The season includes The Moonglow Affair, which served as a backdoor pilot for The Girl From U.N.C.L.E. There would be a few changes from this episode, however, for that spinoff. April Dancer, the girl from U.N.C.L.E., would end up played by Stephanie Powers. Here she’s played by Mary Ann Mobley. Her handler/partner is Mark Slate, played here by Three’s Company’s Norman Fell, but in the new series and later on this show by Noel Harrison. The spin-off would only last a single season.

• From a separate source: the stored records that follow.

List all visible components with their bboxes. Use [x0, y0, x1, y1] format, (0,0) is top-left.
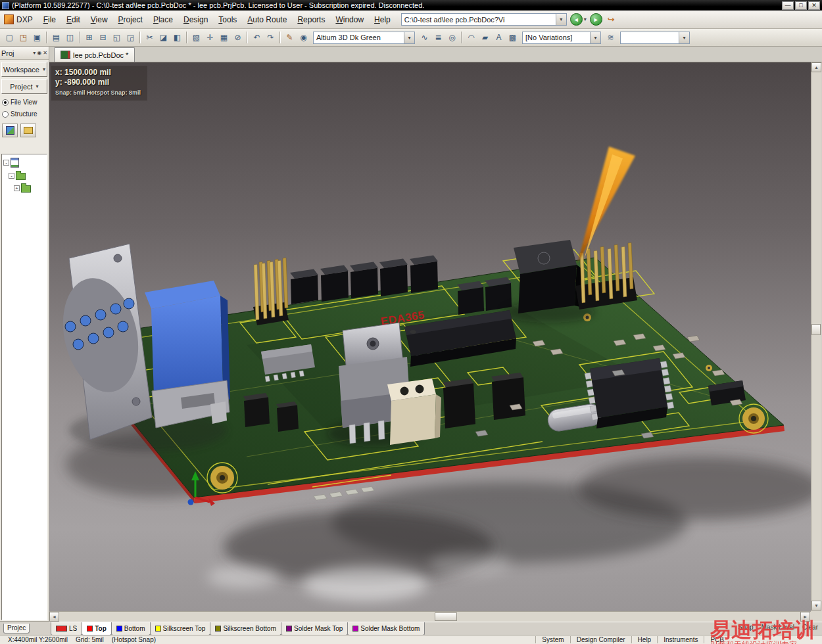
- explorer-view-button[interactable]: [2, 124, 18, 137]
- project-tree[interactable]: - - +: [1, 154, 47, 620]
- panel-close-icon[interactable]: ✕: [43, 50, 47, 56]
- menu-design[interactable]: Design: [178, 13, 213, 26]
- panel-button-pcb[interactable]: PCB: [704, 636, 730, 643]
- place-via-icon[interactable]: ◎: [445, 31, 459, 44]
- zoom-selected-icon[interactable]: ◲: [124, 31, 137, 44]
- back-button[interactable]: ◄: [570, 13, 583, 26]
- menu-view[interactable]: View: [85, 13, 113, 26]
- expander-icon[interactable]: -: [9, 173, 14, 179]
- menu-window[interactable]: Window: [330, 13, 369, 26]
- move-object-icon[interactable]: ✛: [203, 31, 217, 44]
- minimize-button[interactable]: —: [782, 1, 794, 10]
- tree-node-project[interactable]: -: [3, 158, 47, 168]
- panel-button-design-compiler[interactable]: Design Compiler: [570, 636, 631, 643]
- scroll-down-button[interactable]: ▼: [811, 601, 821, 610]
- zoom-area-icon[interactable]: ◱: [110, 31, 124, 44]
- back-dropdown-icon[interactable]: ▾: [584, 16, 587, 22]
- chevron-down-icon[interactable]: ▾: [590, 32, 600, 43]
- radio-dot[interactable]: [2, 111, 9, 118]
- layer-tab-top[interactable]: Top: [82, 622, 112, 635]
- zoom-window-icon[interactable]: ⊞: [82, 31, 96, 44]
- scroll-right-button[interactable]: ►: [800, 612, 810, 622]
- print-preview-icon[interactable]: ◫: [63, 31, 77, 44]
- scroll-up-button[interactable]: ▲: [811, 62, 821, 72]
- tree-node-folder[interactable]: +: [14, 183, 47, 193]
- place-fill-icon[interactable]: ▰: [478, 31, 492, 44]
- panel-button-instruments[interactable]: Instruments: [657, 636, 704, 643]
- chevron-down-icon[interactable]: ▾: [556, 14, 566, 25]
- copy-icon[interactable]: ◪: [157, 31, 170, 44]
- clear-filter-icon[interactable]: ⊘: [231, 31, 245, 44]
- layer-set-tab[interactable]: LS: [51, 622, 82, 635]
- forward-button[interactable]: ►: [590, 13, 602, 26]
- radio-dot[interactable]: [2, 99, 9, 106]
- mask-level-button[interactable]: Mask Level: [762, 624, 795, 631]
- menu-edit[interactable]: Edit: [61, 13, 85, 26]
- file-view-radio[interactable]: File View: [2, 99, 49, 106]
- secondary-combo[interactable]: ▾: [620, 32, 690, 44]
- tree-node-folder[interactable]: -: [9, 171, 47, 180]
- cut-icon[interactable]: ✂: [143, 31, 157, 44]
- menu-auto-route[interactable]: Auto Route: [242, 13, 292, 26]
- menu-file[interactable]: File: [38, 13, 61, 26]
- menu-project[interactable]: Project: [113, 13, 148, 26]
- dxp-icon[interactable]: [4, 14, 14, 24]
- select-area-icon[interactable]: ▧: [189, 31, 203, 44]
- place-arc-icon[interactable]: ◠: [464, 31, 478, 44]
- print-icon[interactable]: ▤: [49, 31, 63, 44]
- grid-settings-icon[interactable]: ▩: [506, 31, 520, 44]
- expander-icon[interactable]: +: [14, 185, 20, 191]
- layer-tab-silkscreen-top[interactable]: Silkscreen Top: [150, 622, 211, 635]
- snap-toggle[interactable]: Snap: [738, 624, 753, 631]
- document-tab[interactable]: lee pcb.PcbDoc *: [54, 47, 135, 62]
- close-button[interactable]: ✕: [808, 1, 820, 10]
- pin-icon[interactable]: ◉: [37, 50, 41, 56]
- soic-right[interactable]: [585, 358, 674, 428]
- panel-button-system[interactable]: System: [535, 636, 569, 643]
- maximize-button[interactable]: □: [795, 1, 807, 10]
- relay-beige[interactable]: [387, 379, 441, 445]
- panel-button-help[interactable]: Help: [631, 636, 658, 643]
- place-string-icon[interactable]: A: [492, 31, 506, 44]
- chevron-down-icon[interactable]: ▾: [679, 32, 689, 43]
- variations-combo[interactable]: [No Variations] ▾: [522, 32, 601, 44]
- layer-tab-bottom[interactable]: Bottom: [111, 622, 151, 635]
- layer-tab-silkscreen-bottom[interactable]: Silkscreen Bottom: [210, 622, 281, 635]
- board-wizard-icon[interactable]: ◉: [297, 31, 310, 44]
- menu-help[interactable]: Help: [369, 13, 396, 26]
- db9-connector[interactable]: [53, 244, 230, 451]
- clear-button[interactable]: Clear: [802, 624, 818, 631]
- vertical-scroll-thumb[interactable]: [811, 324, 821, 335]
- variant-tools-icon[interactable]: ≋: [604, 31, 617, 44]
- panel-menu-icon[interactable]: ▾: [33, 50, 36, 56]
- menu-dxp[interactable]: DXP: [16, 15, 33, 24]
- pcb-3d-viewport[interactable]: x: 1500.000 mil y: -890.000 mil Snap: 5m…: [49, 62, 811, 611]
- structure-radio[interactable]: Structure: [2, 110, 49, 118]
- vertical-scrollbar[interactable]: ▲ ▼: [811, 62, 821, 611]
- layer-tab-solder-mask-top[interactable]: Solder Mask Top: [281, 622, 348, 635]
- interactive-edit-icon[interactable]: ✎: [283, 31, 297, 44]
- align-objects-icon[interactable]: ▦: [217, 31, 231, 44]
- new-document-icon[interactable]: ▢: [3, 31, 16, 44]
- horizontal-scrollbar[interactable]: ◄ ►: [49, 611, 811, 622]
- menu-tools[interactable]: Tools: [213, 13, 242, 26]
- open-document-icon[interactable]: ◳: [16, 31, 30, 44]
- projects-panel-tab[interactable]: Projec: [3, 624, 30, 633]
- menu-reports[interactable]: Reports: [292, 13, 330, 26]
- expander-icon[interactable]: -: [3, 160, 9, 166]
- menu-place[interactable]: Place: [148, 13, 178, 26]
- workspace-button[interactable]: Workspace ▾: [1, 62, 47, 77]
- jump-icon[interactable]: ↪: [608, 14, 615, 24]
- undo-icon[interactable]: ↶: [250, 31, 264, 44]
- design-hierarchy-icon[interactable]: ≣: [431, 31, 445, 44]
- redo-icon[interactable]: ↷: [264, 31, 278, 44]
- view-style-combo[interactable]: Altium 3D Dk Green ▾: [313, 32, 415, 44]
- zoom-fit-icon[interactable]: ⊟: [96, 31, 110, 44]
- pcb-3d-scene[interactable]: EDA365: [49, 62, 811, 611]
- open-folder-button[interactable]: [20, 124, 36, 137]
- save-document-icon[interactable]: ▣: [30, 31, 44, 44]
- paste-icon[interactable]: ◧: [170, 31, 184, 44]
- scroll-left-button[interactable]: ◄: [49, 612, 59, 622]
- horizontal-scroll-thumb[interactable]: [435, 612, 457, 621]
- chevron-down-icon[interactable]: ▾: [404, 32, 414, 43]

Both Robert Vaughn and David McCallum had great careers in the years since The Man From U.N.C.L.E. Vaughn would play a similar role in The Protectors. This time he was a freelance crime fighter. He would play a killer twice on Columbo and had several recurring roles in other shows. McCallum would end up in the short-lived The Invisible Man series in the 1970’s. He was Steel in Sapphire & Steel. But most fans now know him for his role of Dr. Mallard, “Duckie” in NCIS. Thirteen years, and that show is still going strong.
There are 30 episodes on 10 discs. Again there are no extras, and the image quality is pretty good for a 50-year-old television show. There’s a lot to watch here for one review. But I can honestly say, “I wouldn’t have missed this excursion for anything.”